A resposta à pergunta introdutória teria sido que ninguém que ouvisse Jesus jamais consideraria que seu servo ou escravo, que fosse um lavrador quer um pastor de ovelhas viria do trabalho e se deitaria à mesa de banquete para comer. Os papéis tradicionais do mestre e do servo estavam bem definidos naqueles dias, e permitir tal coisa implicaria dar ao servo o status de convidado de honra ou o equiparar ao mestre. Começar Sua parábola dessa forma teria aguçado a curiosidade daqueles que escutavam.

Hoje nos parece cruel fazer com que alguém que tenha trabalhado o dia inteiro no campo prepare e sirva uma refeição nos trajes adequados, sirva o mestre e, depois que tudo isso esteja devidamente atendido, possa comer.

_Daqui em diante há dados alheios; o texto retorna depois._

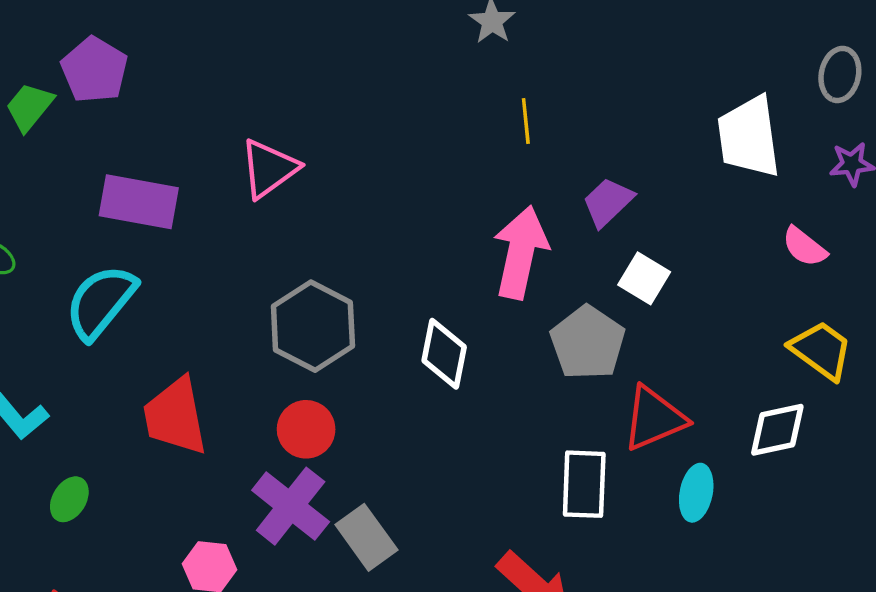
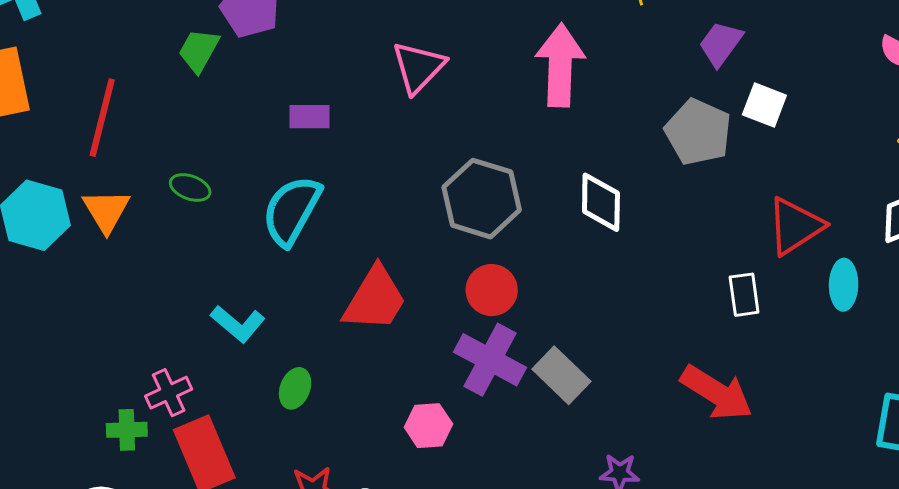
purple rectangle: (139, 202) -> (310, 117), size x0.6
pink arrow: (521, 252) -> (560, 65), moved
gray pentagon: (588, 343) -> (698, 132), moved
red trapezoid: (175, 416) -> (375, 299), turned -128
white rectangle: (584, 484) -> (744, 295), size x0.7

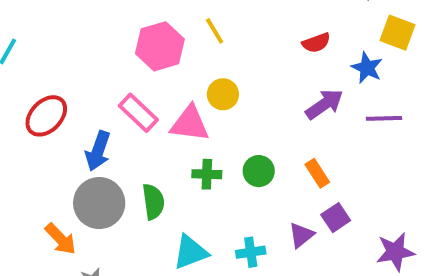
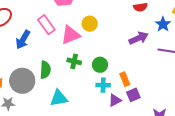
pink triangle: (190, 124) -> (71, 35), turned -40
orange rectangle: (317, 173) -> (125, 79), moved
gray circle: (99, 203) -> (22, 81), moved
cyan cross: (251, 252) -> (103, 85), moved

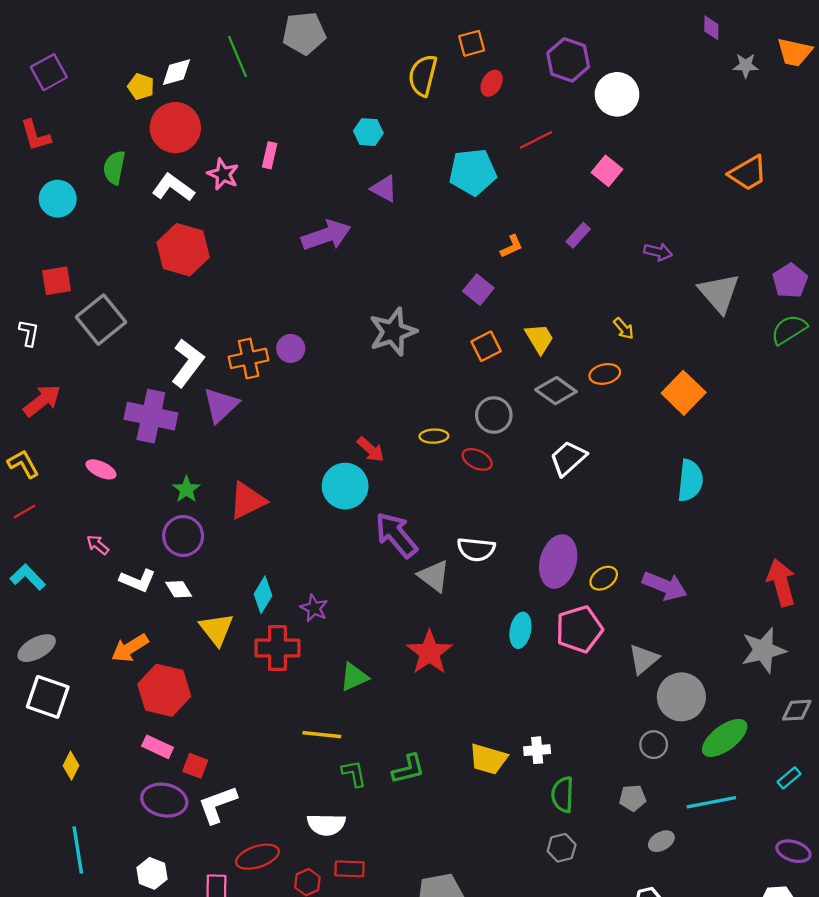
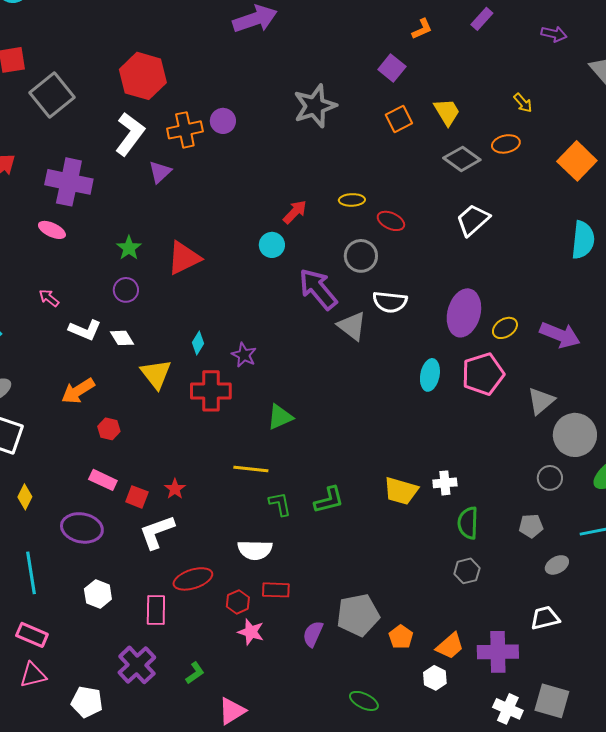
red hexagon: (183, 250) -> (143, 76), moved
purple triangle: (221, 405) -> (160, 172), size x0.7
gray circle: (494, 415) -> (361, 256), moved
purple cross: (151, 416) -> (69, 182), moved
red arrow: (371, 449) -> (295, 212), turned -88
cyan circle: (345, 486) -> (272, 245), size x0.6
purple circle: (183, 536) -> (126, 290), size x0.7
cyan diamond: (263, 595) -> (198, 343), size x0.7
red star: (429, 653) -> (175, 489), moved, size x0.5
red hexagon: (164, 690) -> (109, 429), size x0.5
purple ellipse: (164, 800) -> (82, 528), moved

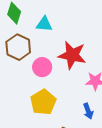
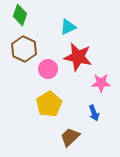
cyan triangle: (44, 24) -> (68, 27), moved, turned -30

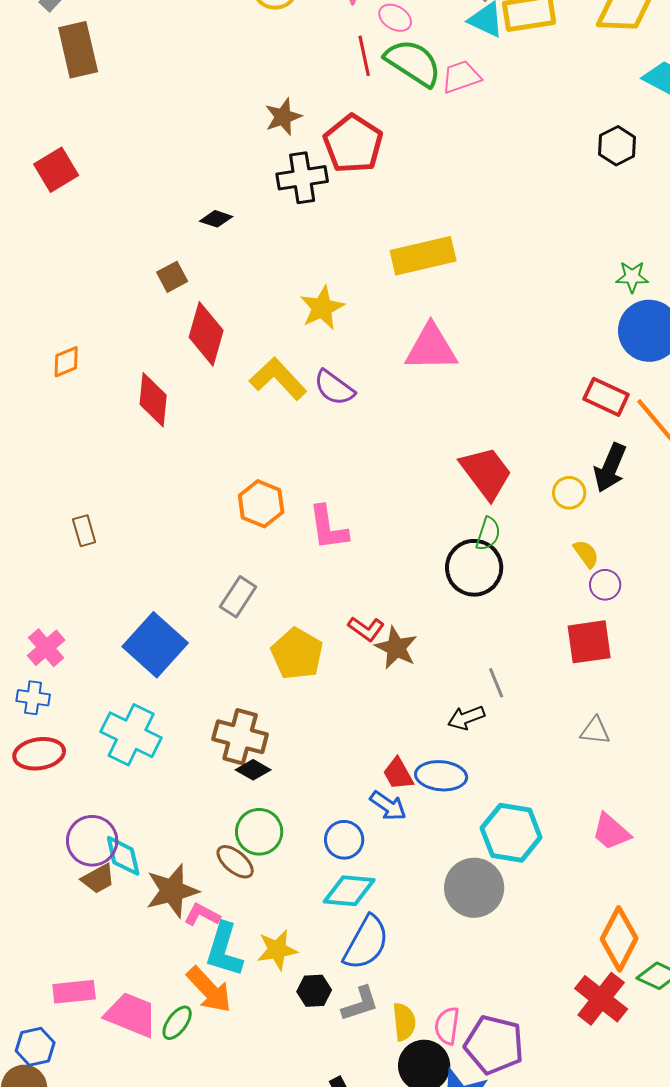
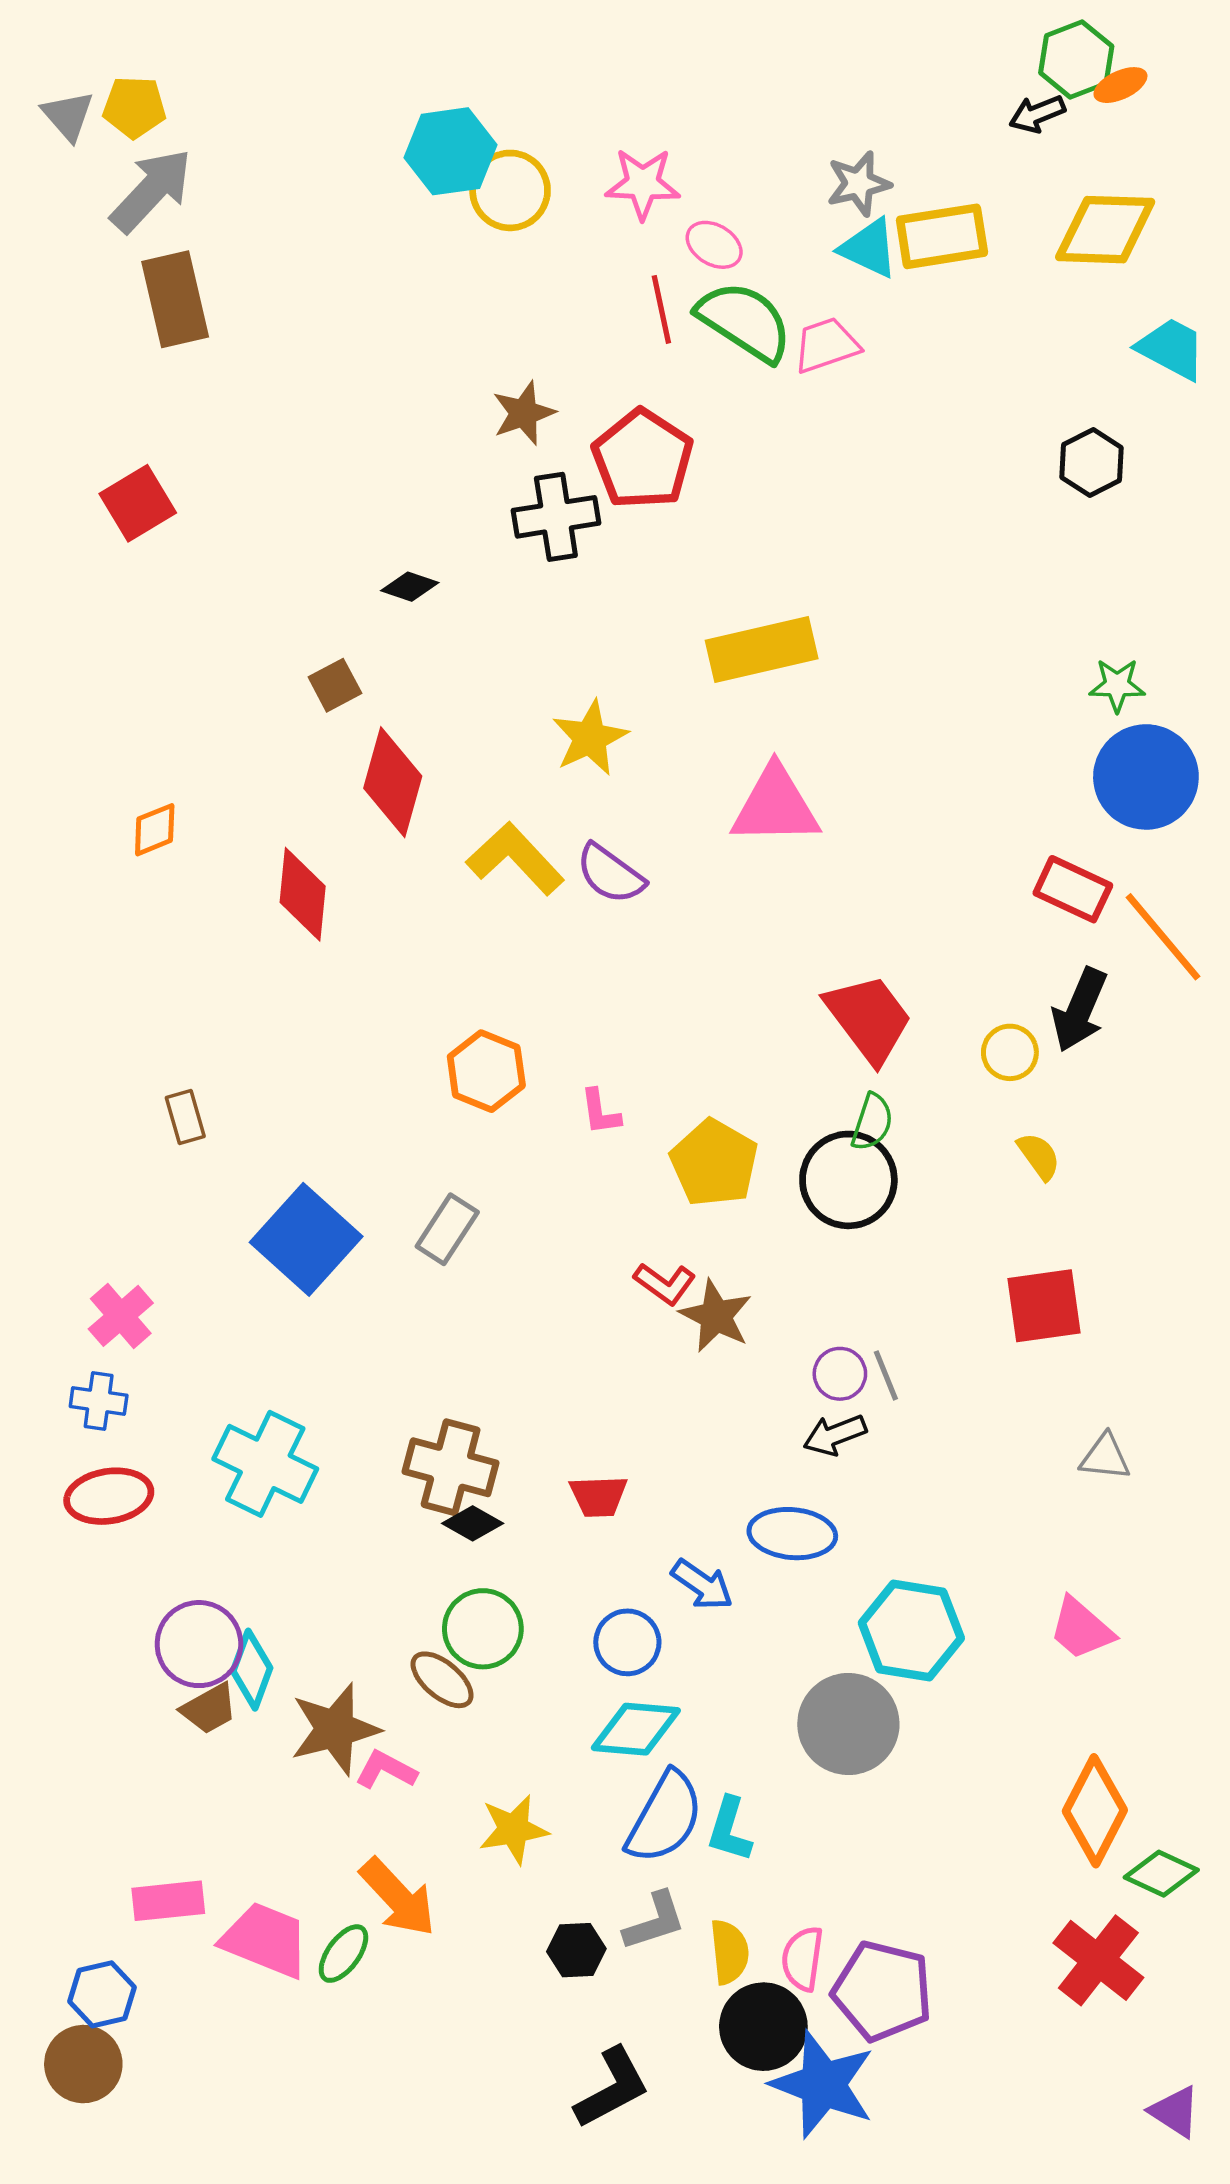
pink L-shape: (328, 528) -> (600, 1112), size x0.6
purple circle: (605, 585) -> (840, 1374), moved
blue square: (155, 645) -> (306, 1239), moved
yellow pentagon: (297, 654) -> (714, 1163), moved
gray triangle: (595, 731) -> (1105, 1457), moved
red trapezoid: (398, 774) -> (598, 1496), moved, turned -63
cyan diamond: (123, 856) -> (252, 1670), turned 33
cyan L-shape: (224, 950) -> (729, 1829), moved, size x0.7
black hexagon: (314, 991) -> (576, 1950), moved
red cross: (601, 999) -> (1098, 1960), moved

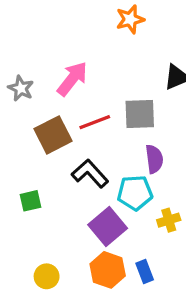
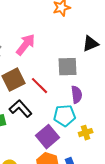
red line: (95, 122) -> (40, 86), moved, turned 66
black L-shape: (90, 174) -> (21, 109), moved

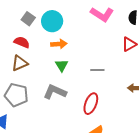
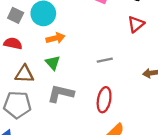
brown triangle: (20, 63) -> (24, 74), moved, turned 36
green triangle: (62, 65) -> (53, 63), moved

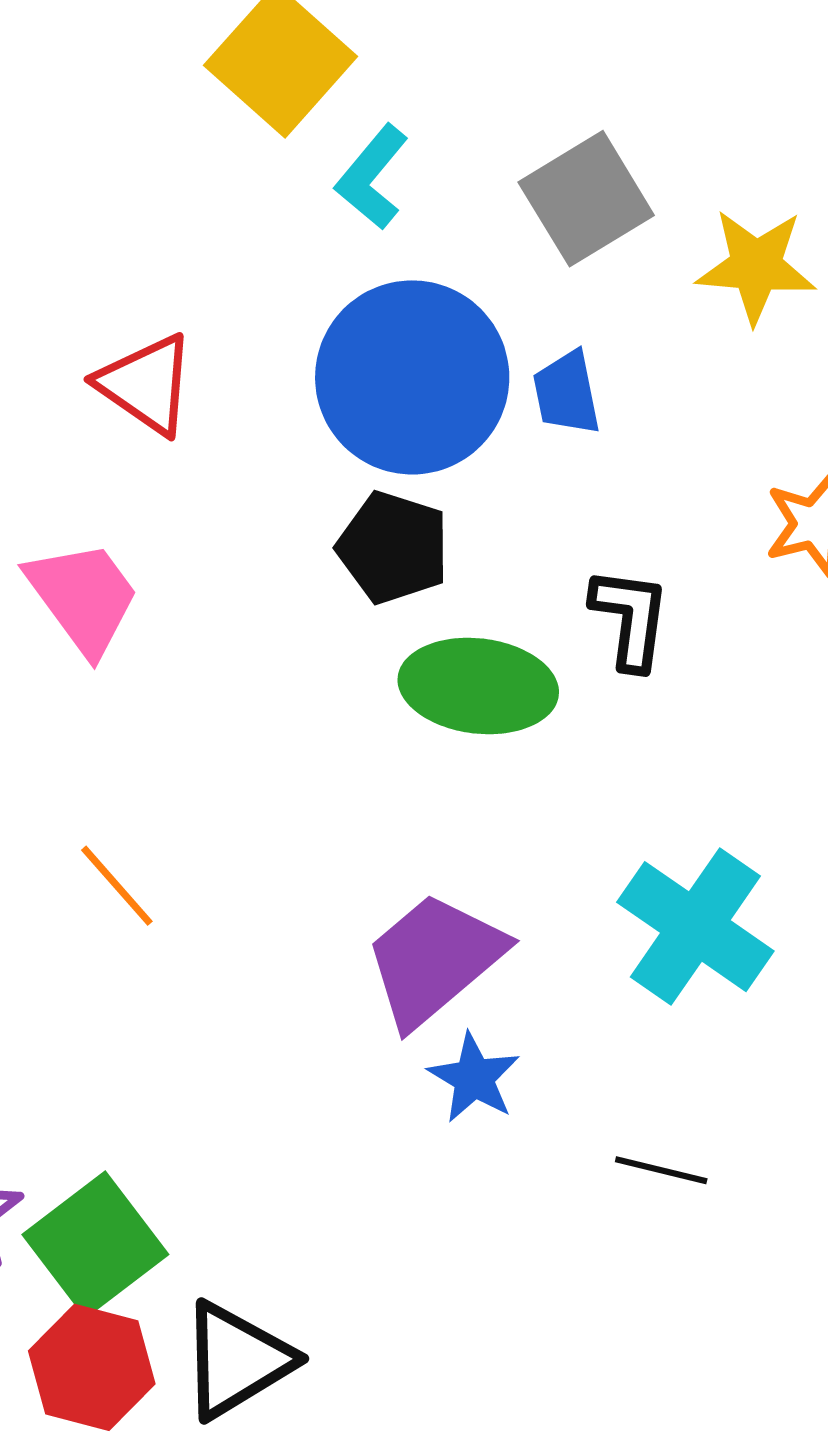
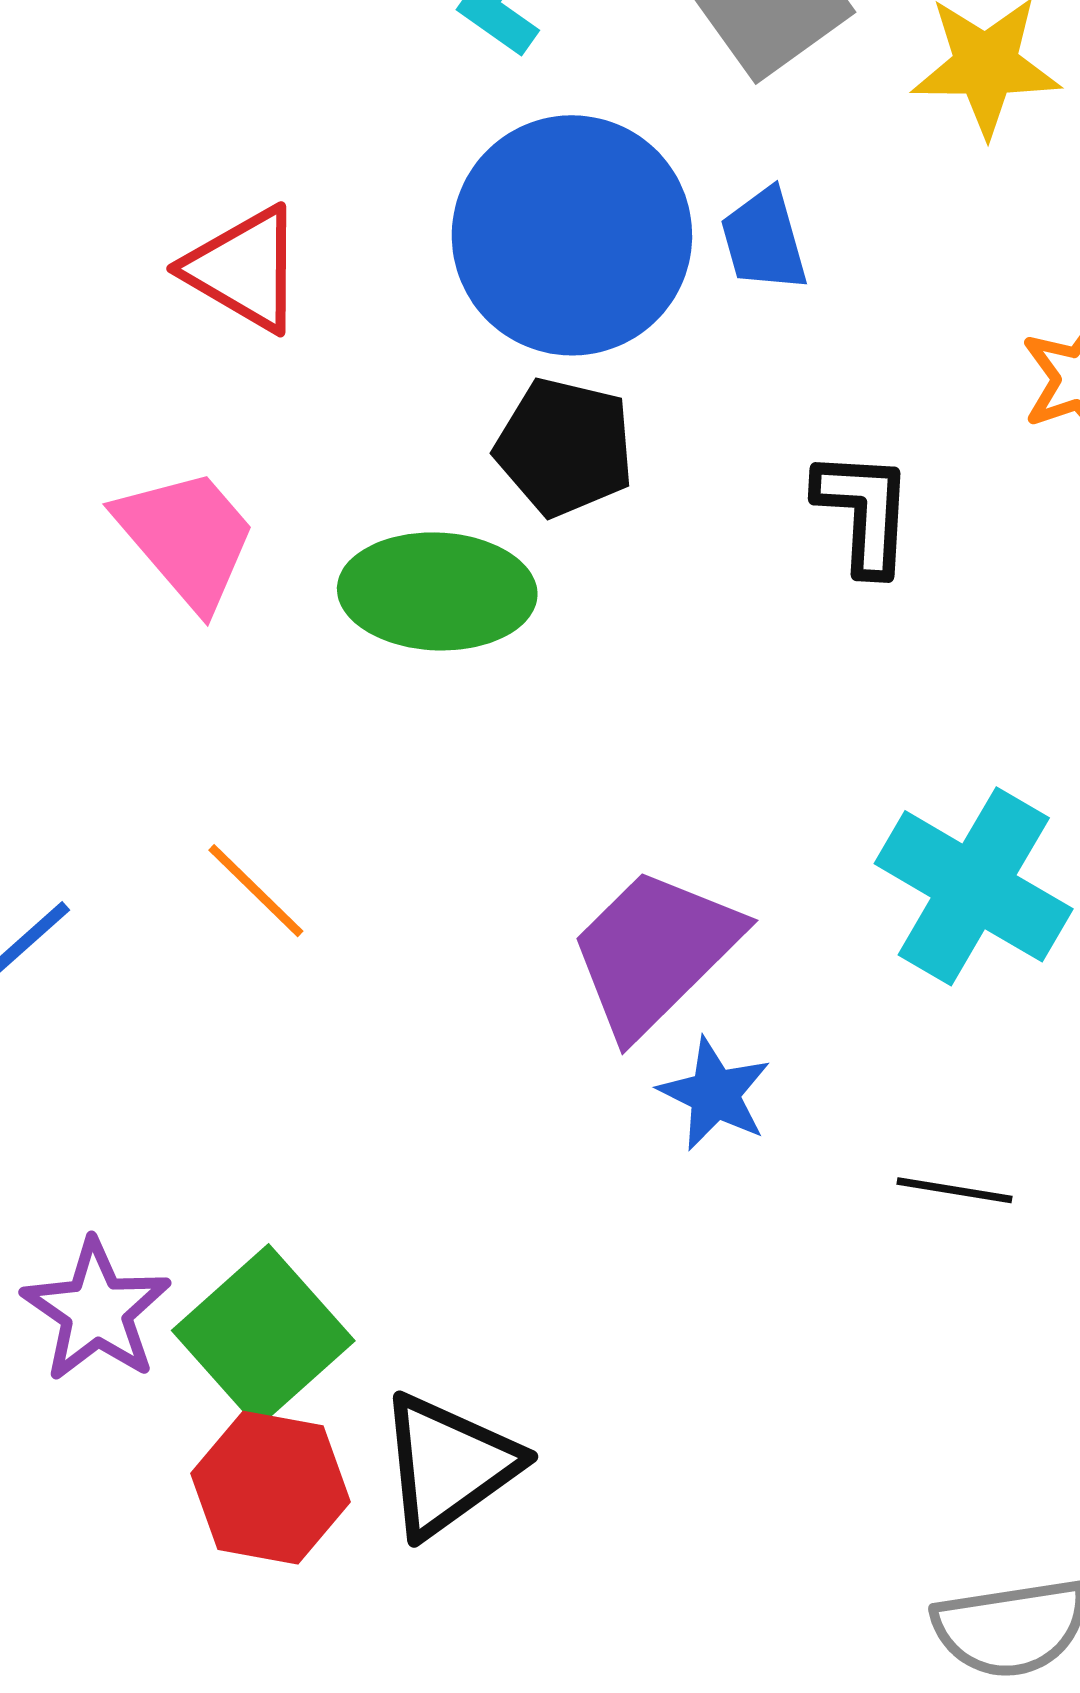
green ellipse: (478, 686) -> (437, 591), moved

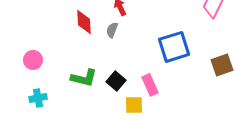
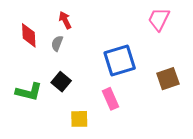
black square: (116, 81) -> (61, 82), moved
pink rectangle: (150, 85) -> (111, 99), moved

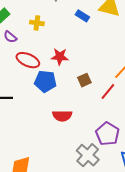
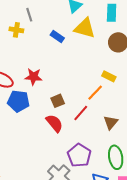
yellow cross: (37, 23) -> (16, 30), moved
red semicircle: (62, 116) -> (54, 123), moved, turned -132

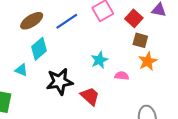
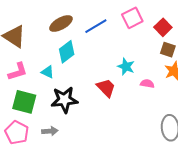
cyan star: (99, 60) -> (126, 67), turned -30
black star: (60, 82) -> (64, 100), moved
red trapezoid: (90, 96) -> (106, 88), moved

No mundo antigo, era considerado normal. Em reação à segunda pergunta, todos teriam respondido que, claro, o servo deveria, ao chegar do campo, antes de comer, servir a refeição de seu amo.

No contexto daquela época, ninguém que tivesse ouvido esta parábola esperaria que um servo recebesse um tratamento especial para cumprir suas funções. O criado simplesmente fazia o que se esperava dele como servo. O mestre não estava em dívida com o servo por manter as ovelhas ou arar o campo. Não havia ocorrido nada fora do comum e ninguém esperaria que o servo recebesse privilégios por simplesmente fazer seu trabalho. O servo colocou as necessidades do mestre antes das suas, reconhecendo e aceitando que seu primeiro dever era servir o mestre.

Ao ouvirem a terceira pergunta, Dá graças ao tal servo, porque fez o que lhe foi mandado? ou seja, Ele pergunta se o amo agradece ao servo por ter feito o que lhe fora mandado. A única resposta cabível na época seria “Claro que não”. A palavra grega traduzida como “dar graças” é charis, que geralmente é traduzida no Novo Testamento como “graça”. No entanto, no Evangelho segundo Lucas, é utilizado também no sentido de reconhecimento ou favor, de modo que se aproxima de implicar receber uma recompensa. Então, a questão é: o mestre recompensa o servo por fazer o que lhe foi dito para fazer?

Kenneth Bailey explica:

O mestre pode muito bem expressar apreço a um servo no final de um dia de trabalho com uma amável palavra de agradecimento. Mas a questão é muito mais séria. O mestre está em dívida com o seu servo por que este lhe obedeceu? Essa é a pergunta que espera uma resposta ressonantemente negativa na parábola.[8]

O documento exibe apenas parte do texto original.